Type of tornado not originating from a mesocyclone

A landspout is a type of tornado not associated with a rotating mesocyclone. Atmospheric scientist Howard Bluestein coined the term in 1985 because these columns of air resemble weak Florida Keys waterspouts occurring over land. Unlike classic supercell tornadoes, landspouts form during the growth stage of a developing convective cloud as ground-level rotation is pulled upward, making them generally weaker and short-lived.
==Characteristics==
Landspouts are a type of tornado that form during the growth stage of a cumulus congestus or occasionally a cumulonimbus cloud when an updraft stretches boundary-layer vorticity upward and tightens it into a focused vertical axis.
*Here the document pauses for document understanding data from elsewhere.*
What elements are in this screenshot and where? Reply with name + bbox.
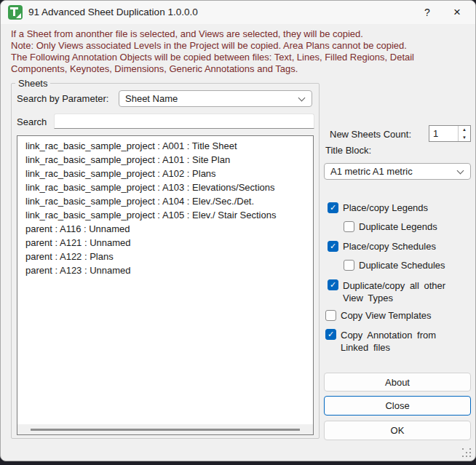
window-close-button[interactable]: × <box>445 1 469 23</box>
ok-button[interactable]: OK <box>324 421 471 440</box>
help-button[interactable]: ? <box>415 1 440 23</box>
checkbox-duplicate-schedules[interactable] <box>344 260 354 271</box>
about-button[interactable]: About <box>324 373 471 392</box>
new-sheets-count-value: 1 <box>429 126 458 141</box>
list-item[interactable]: link_rac_basic_sample_project : A104 : E… <box>17 194 313 208</box>
checkbox-copy-view-templates[interactable] <box>325 310 336 321</box>
search-input[interactable] <box>54 114 314 129</box>
info-line: Note: Only Views associated Levels in th… <box>11 40 471 52</box>
horizontal-scrollbar[interactable] <box>17 424 313 434</box>
checkbox-label[interactable]: Copy View Templates <box>341 310 432 321</box>
app-icon <box>8 5 23 20</box>
search-by-parameter-label: Search by Parameter: <box>17 93 108 104</box>
stepper-down-button[interactable]: ▼ <box>459 134 470 142</box>
checkbox-place-copy-schedules[interactable]: ✓ <box>328 241 338 252</box>
resize-grip-icon[interactable] <box>462 448 471 457</box>
window-title: 91 Advanced Sheet Duplication 1.0.0.0 <box>28 1 198 24</box>
triangle-up-icon: ▲ <box>462 127 467 132</box>
checkbox-label[interactable]: Duplicate Schedules <box>359 260 445 271</box>
parameter-dropdown[interactable]: Sheet Name <box>119 90 312 107</box>
close-icon: × <box>453 5 461 20</box>
info-text: If a Sheet from anonther file is selecte… <box>11 28 471 75</box>
info-line: The Following Annotation Objects will be… <box>11 52 471 63</box>
checkbox-place-copy-legends[interactable]: ✓ <box>328 202 338 213</box>
list-item[interactable]: parent : A122 : Plans <box>17 250 313 263</box>
sheet-list-items: link_rac_basic_sample_project : A001 : T… <box>17 139 313 277</box>
list-item[interactable]: link_rac_basic_sample_project : A105 : E… <box>17 208 313 222</box>
new-sheets-count-stepper[interactable]: 1 ▲ ▼ <box>429 125 471 142</box>
checkbox-label[interactable]: Place/copy Schedules <box>343 241 436 252</box>
list-item[interactable]: parent : A123 : Unnamed <box>17 263 313 277</box>
app-icon-t-stem <box>13 7 15 16</box>
list-item[interactable]: parent : A121 : Unnamed <box>17 236 313 250</box>
list-item[interactable]: link_rac_basic_sample_project : A103 : E… <box>17 180 313 194</box>
title-block-label: Title Block: <box>325 145 371 156</box>
list-item[interactable]: link_rac_basic_sample_project : A102 : P… <box>17 167 313 180</box>
checkbox-duplicate-copy-all-other-view-types[interactable]: ✓ <box>328 279 338 290</box>
stepper-buttons: ▲ ▼ <box>458 126 470 141</box>
question-icon: ? <box>424 7 430 18</box>
checkbox-label[interactable]: Copy Annotation from Linked files <box>341 329 459 354</box>
close-button[interactable]: Close <box>324 396 471 416</box>
cursor-icon <box>16 13 21 18</box>
list-item[interactable]: link_rac_basic_sample_project : A101 : S… <box>17 153 313 167</box>
checkbox-label[interactable]: Duplicate/copy all other View Types <box>343 279 461 304</box>
sheet-list[interactable]: link_rac_basic_sample_project : A001 : T… <box>17 135 314 435</box>
chevron-down-icon <box>298 95 306 102</box>
titlebar: 91 Advanced Sheet Duplication 1.0.0.0 ? … <box>1 1 475 24</box>
checkbox-label[interactable]: Duplicate Legends <box>359 221 437 232</box>
dialog-window: 91 Advanced Sheet Duplication 1.0.0.0 ? … <box>0 0 476 461</box>
new-sheets-count-label: New Sheets Count: <box>330 129 411 140</box>
sheets-groupbox-label: Sheets <box>15 78 50 89</box>
checkbox-duplicate-legends[interactable] <box>344 221 354 232</box>
title-block-dropdown[interactable]: A1 metric A1 metric <box>324 163 471 180</box>
info-line: If a Sheet from anonther file is selecte… <box>11 28 471 40</box>
screen: 91 Advanced Sheet Duplication 1.0.0.0 ? … <box>0 0 476 465</box>
info-line: Components, Keynotes, Dimensions, Generi… <box>11 63 471 75</box>
triangle-down-icon: ▼ <box>462 135 467 140</box>
parameter-dropdown-value: Sheet Name <box>125 93 178 104</box>
list-item[interactable]: parent : A116 : Unnamed <box>17 222 313 236</box>
horizontal-scrollbar-thumb[interactable] <box>31 429 300 431</box>
stepper-up-button[interactable]: ▲ <box>459 126 470 134</box>
title-block-dropdown-value: A1 metric A1 metric <box>330 166 413 177</box>
checkbox-label[interactable]: Place/copy Legends <box>343 202 428 213</box>
chevron-down-icon <box>457 167 464 175</box>
list-item[interactable]: link_rac_basic_sample_project : A001 : T… <box>17 139 313 153</box>
checkbox-copy-annotation-from-linked-files[interactable]: ✓ <box>325 329 336 340</box>
search-label: Search <box>17 116 47 127</box>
Landspouts can also occur due to interactions from outflow boundaries, as they can occasionally cause enhanced convergence and vorticity at the surface. These generally are smaller and weaker than supercell tornadoes and do not form from a mesocyclone or pre-existing rotation in the cloud. Landspouts can form in the flanking line of supercell thunderstorms, following the predominant formation area of landspouts in general within updraft zones without undercutting downdrafts. Because of their lower depth, smaller size, and weaker intensity, landspouts are rarely detected by Doppler weather radar.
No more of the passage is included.